Will inflation affect my investments?

Kerry Smith
10 June 2021

As our economy starts to recover from being shut down for the better part of a year, people are eager to get back to normal life – and that includes spending some of the money we were unable to spend during lockdown on things like shopping, travel, and going out to pubs and restaurants. As those businesses start to pick up again, thanks to more consumer spending, that’s helping our economy start to grow again. But of course, one side effect of higher demand is higher prices – otherwise known as inflation. For consumers, higher prices lead to a loss of “purchasing power” – meaning that your money simply doesn’t go as far. But from an investment perspective – for instance, if you’re saving into a pension or are taking an income from it in retirement– you might be wondering how inflation could affect your savings.


Why do financial markets care about inflation?

Inflation is measured in the UK using the Consumer Price Index (CPI). To understand CPI, think of a very large shopping basket containing all the goods and services bought by households. The CPI measures changes to the total cost of this basket over time. It's normally expressed as a percentage increase or decrease in prices over a set period of time.

In the UK, inflation rose by 1.5% in April 2021, which was the biggest rise since March 2020. While this rise in consumer prices has been a making headlines, it’s worth remembering that, compared to spending levels a year ago when lockdowns were first imposed, prices are naturally going to move higher as we start shopping, dining out, and traveling again. So it is quite possible that this inflation is a temporary situation when compared to a year ago.
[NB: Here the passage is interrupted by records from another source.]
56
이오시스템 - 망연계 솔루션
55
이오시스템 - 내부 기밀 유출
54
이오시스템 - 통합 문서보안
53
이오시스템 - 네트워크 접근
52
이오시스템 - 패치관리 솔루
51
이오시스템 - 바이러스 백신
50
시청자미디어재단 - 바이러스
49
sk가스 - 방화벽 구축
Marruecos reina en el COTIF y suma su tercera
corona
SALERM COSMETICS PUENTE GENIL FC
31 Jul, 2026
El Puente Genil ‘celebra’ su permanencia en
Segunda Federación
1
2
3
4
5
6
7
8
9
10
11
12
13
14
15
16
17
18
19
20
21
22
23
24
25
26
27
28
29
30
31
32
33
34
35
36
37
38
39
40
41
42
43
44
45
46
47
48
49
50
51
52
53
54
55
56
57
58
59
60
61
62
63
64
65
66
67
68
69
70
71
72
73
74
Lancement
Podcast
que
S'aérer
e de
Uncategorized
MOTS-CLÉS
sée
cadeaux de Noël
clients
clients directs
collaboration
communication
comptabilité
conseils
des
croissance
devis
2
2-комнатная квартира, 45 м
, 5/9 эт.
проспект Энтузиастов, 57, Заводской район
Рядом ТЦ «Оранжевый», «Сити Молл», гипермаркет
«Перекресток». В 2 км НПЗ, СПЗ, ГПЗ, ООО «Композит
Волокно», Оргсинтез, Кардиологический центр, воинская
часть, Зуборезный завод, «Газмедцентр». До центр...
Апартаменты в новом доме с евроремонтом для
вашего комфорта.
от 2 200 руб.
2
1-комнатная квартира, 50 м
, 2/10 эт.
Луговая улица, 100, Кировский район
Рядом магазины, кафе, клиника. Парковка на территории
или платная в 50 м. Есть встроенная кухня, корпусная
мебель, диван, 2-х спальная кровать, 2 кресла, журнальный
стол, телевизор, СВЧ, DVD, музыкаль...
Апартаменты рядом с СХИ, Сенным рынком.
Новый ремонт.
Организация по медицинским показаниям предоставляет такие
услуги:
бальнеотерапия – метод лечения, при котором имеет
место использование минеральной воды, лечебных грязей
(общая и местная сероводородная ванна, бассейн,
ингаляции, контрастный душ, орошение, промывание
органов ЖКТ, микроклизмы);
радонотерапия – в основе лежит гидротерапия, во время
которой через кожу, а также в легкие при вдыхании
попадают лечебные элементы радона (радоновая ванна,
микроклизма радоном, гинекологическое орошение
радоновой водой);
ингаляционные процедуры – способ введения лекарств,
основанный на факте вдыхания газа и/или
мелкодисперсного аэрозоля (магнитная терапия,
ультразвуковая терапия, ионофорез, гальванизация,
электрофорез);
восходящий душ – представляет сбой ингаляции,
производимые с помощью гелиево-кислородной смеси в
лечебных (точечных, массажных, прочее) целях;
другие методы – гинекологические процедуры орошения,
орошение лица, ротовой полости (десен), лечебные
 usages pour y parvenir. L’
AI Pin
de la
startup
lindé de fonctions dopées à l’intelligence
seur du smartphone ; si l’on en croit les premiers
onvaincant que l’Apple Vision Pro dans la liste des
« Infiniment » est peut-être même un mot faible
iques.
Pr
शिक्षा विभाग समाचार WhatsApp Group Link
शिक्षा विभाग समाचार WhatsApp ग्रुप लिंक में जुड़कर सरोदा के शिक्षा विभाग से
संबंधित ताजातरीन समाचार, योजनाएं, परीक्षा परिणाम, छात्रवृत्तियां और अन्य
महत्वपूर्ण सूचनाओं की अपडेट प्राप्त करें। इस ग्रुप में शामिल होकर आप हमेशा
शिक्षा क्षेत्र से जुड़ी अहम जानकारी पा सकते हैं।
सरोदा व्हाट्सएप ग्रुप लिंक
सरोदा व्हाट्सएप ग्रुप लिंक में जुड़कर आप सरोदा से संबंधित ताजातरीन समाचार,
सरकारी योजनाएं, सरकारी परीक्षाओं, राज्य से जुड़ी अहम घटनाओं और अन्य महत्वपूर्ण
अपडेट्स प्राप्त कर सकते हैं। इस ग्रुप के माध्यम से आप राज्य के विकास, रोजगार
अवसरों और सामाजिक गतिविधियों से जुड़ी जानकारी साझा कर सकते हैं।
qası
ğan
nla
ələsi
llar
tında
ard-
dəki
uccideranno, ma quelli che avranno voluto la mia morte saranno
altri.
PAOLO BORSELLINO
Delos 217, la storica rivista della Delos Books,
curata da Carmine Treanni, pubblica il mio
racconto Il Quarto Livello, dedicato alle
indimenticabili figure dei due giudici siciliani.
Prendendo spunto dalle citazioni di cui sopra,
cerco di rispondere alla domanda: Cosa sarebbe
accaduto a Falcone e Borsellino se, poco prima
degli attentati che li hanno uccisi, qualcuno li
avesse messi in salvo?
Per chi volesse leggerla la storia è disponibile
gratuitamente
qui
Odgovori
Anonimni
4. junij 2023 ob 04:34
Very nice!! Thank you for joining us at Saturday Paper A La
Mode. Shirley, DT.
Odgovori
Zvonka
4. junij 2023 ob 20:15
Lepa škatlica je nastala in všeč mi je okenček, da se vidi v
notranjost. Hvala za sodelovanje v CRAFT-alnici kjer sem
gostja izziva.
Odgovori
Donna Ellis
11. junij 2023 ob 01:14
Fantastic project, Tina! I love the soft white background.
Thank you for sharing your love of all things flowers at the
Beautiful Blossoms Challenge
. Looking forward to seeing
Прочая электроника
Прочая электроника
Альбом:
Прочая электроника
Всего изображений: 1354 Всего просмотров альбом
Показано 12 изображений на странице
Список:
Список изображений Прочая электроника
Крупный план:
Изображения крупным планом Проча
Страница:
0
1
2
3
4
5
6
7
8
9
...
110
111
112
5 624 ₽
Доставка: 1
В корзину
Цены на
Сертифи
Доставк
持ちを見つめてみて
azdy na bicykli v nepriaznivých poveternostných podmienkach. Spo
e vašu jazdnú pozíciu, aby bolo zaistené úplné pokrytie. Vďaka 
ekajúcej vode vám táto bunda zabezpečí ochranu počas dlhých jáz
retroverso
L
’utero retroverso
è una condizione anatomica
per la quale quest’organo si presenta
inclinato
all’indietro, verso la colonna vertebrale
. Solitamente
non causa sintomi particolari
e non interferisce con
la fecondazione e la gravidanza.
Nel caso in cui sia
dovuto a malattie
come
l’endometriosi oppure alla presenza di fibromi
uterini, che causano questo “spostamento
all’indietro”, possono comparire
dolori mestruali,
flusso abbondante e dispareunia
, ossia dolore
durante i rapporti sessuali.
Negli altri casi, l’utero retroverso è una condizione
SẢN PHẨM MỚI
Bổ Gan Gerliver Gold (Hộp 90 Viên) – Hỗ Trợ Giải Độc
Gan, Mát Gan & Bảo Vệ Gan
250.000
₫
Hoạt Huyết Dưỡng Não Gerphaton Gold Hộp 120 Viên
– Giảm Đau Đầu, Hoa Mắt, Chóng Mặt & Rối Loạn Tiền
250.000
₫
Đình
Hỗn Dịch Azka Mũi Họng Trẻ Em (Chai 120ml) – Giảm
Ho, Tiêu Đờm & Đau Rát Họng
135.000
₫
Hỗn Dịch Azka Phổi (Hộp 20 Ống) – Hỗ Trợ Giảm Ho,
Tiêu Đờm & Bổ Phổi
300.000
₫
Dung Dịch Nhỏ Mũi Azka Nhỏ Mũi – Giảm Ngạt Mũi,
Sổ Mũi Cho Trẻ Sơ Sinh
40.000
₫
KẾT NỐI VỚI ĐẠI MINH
What’s more, both the Bank of England and the US Federal Reserve (the central banks of the UK and the US) have been saying for a number of years that 2% is a healthy target for inflation – and we are still below that level.


So what does that mean for my pension?

Your pension is usually invested in shares, bonds, and occasionally property or other types of investments. What inflation means for your pension will depend on the type of investment – inflation can be helpful in some markets and not so helpful in other markets. Let’s take a closer look.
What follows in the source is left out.